Serán peras o serán manzanas, pero las cifras de la inseguridad relacionadas con el homicidio doloso en México han repuntado en los 32 meses del Gobierno de Enrique Peña Nieto, respecto al mismo periodo de la administración del ex Presidente Felipe Calderón Hinojosa.

Ayer, el semanario ZETA, de los pocos medios que mantienen una contabilidad basada en una metodología a prueba de desmentidos oficiales, reportó que en estos casi tres años de Gobierno priista 57 mil 410 homicidios dolosos. Si se compara ese número con los primeros 32 meses del sexenio de Calderón Hinojosa, la cifra de Peña Nieto supera el pasado inseguro.

El Secretariado Ejecutivo reportó 33 mil 347 averiguaciones previas por homicidio doloso entre el 1 de diciembre de 2006 y el 31 de julio de 2009; es decir, en los primeros 32 meses del calderonato; mientras tanto, la misma institución registró 47 mil 988 averiguaciones previas y víctimas por homicidio doloso del 1 de diciembre de 2012 al 31 de julio de 2015, también en los primeros 32 meses del actual sexenio.

Al llegar ambos mandatarios a su Tercer Informe de Gobierno, oficialmente Peña superó a Calderón con 14 mil 641 asesinatos intencionales.

Además, mientras en el sexenio de Felipe Calderón, ZETA documentó 83 mil 191 ejecuciones, con Enrique Peña Nieto llegó a 57 mil 410 solo en 32 meses; es decir, de mantenerse el promedio de mil 794 asesinatos mensuales, el mandato peñista registrará alrededor de 130 mil asesinatos intencionales.

Por si fuera poco, el discurso triunfalista utilizado por los funcionarios federales de que esta administración ha sido la que más arrestos de grandes cabezas del crimen ha logrado, no ha sido suficiente para convencer sobre una supuesta disminución de la violencia en el país.

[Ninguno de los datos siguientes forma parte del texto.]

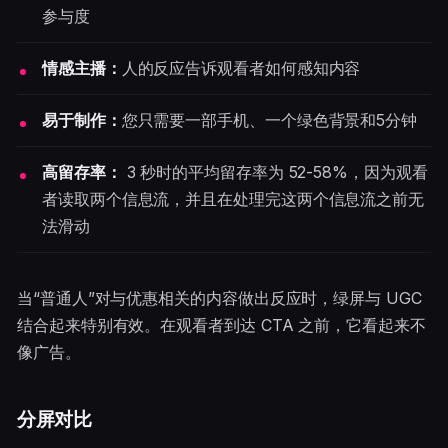
参与度
情感主播：
人的反应告诉观看者如何感知内容
易于制作：
您只需要一部手机、一个绿色背景和5分钟
高留存率：
3 秒时的平均留存率为 52-58%，因为观看
者读取两个信息流，并且在处理完这两个信息流之前无
法滑动
当“普通人”对与优惠相关的内容做出反应时，绿屏与 UGC
结合起来特别有效。在观看者到达 CTA 之前，它看起来不
像广告。
分屏对比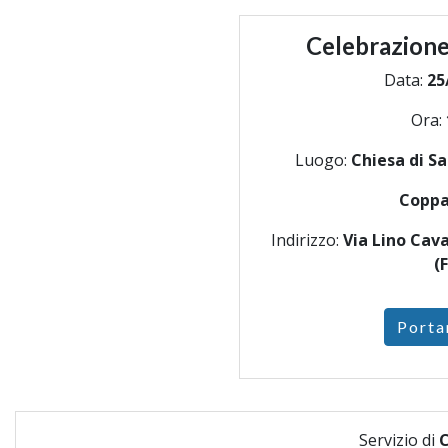
Celebrazione
Data:
25
Ora:
Luogo:
Chiesa di S
Coppa
Indirizzo:
Via Lino Cava
(F
Porta
Servizio di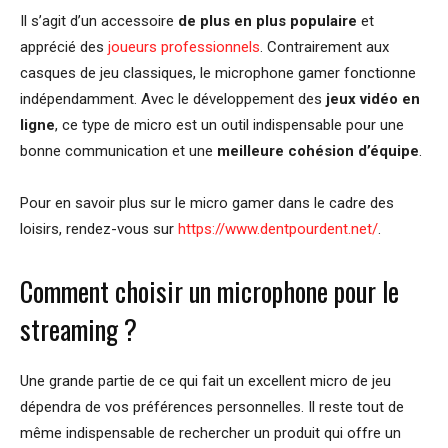
Il s’agit d’un accessoire
de plus en plus populaire
et
apprécié des
joueurs professionnels
. Contrairement aux
casques de jeu classiques, le microphone gamer fonctionne
indépendamment. Avec le développement des
jeux vidéo en
ligne
, ce type de micro est un outil indispensable pour une
bonne communication et une
meilleure cohésion d’équipe
.
Pour en savoir plus sur le micro gamer dans le cadre des
loisirs, rendez-vous sur
https://www.dentpourdent.net/
.
Comment choisir un microphone pour le
streaming ?
Une grande partie de ce qui fait un excellent micro de jeu
dépendra de vos préférences personnelles. Il reste tout de
même indispensable de rechercher un produit qui offre un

Al contrario, las cifras del aumento de asesinatos dolosos muestra que el Estado mexicano está aún lejos de controlar a los grupos del crimen organizado que, descabezados por un lado, se han reconstituido en nuevos cárteles por el otro y lo hacen, además, cada vez con mayor sofisticación e incluso por especialidades en términos delictivos.

Para colmo, si a esto se le suma que Joaquín Guzmán Loera, “El Chapo”, el narcotraficante más buscado en el país y en el mundo, fue arrestado el 22 de febrero de 2014 y luego, un año y cinco meses después –el 11 de julio de 2015–, se dio a la fuga de forma increíble de la prisión de más alta seguridad que hay en el país, el escenario de descalabros y decepción en materia de procuración de justicia es más que evidente.

La política de seguridad ha resultado un fracaso, por más énfasis que el Gobierno federal ha puesto en su discurso triunfalista.

Pero ese fracaso se percibe también en la política económica, en la política social, en las reformas, en el respeto a los derechos humanos y las libertades civiles, en el combate a la corrupción y la impunidad…

Tres años de rotundo fracaso, por donde le vea.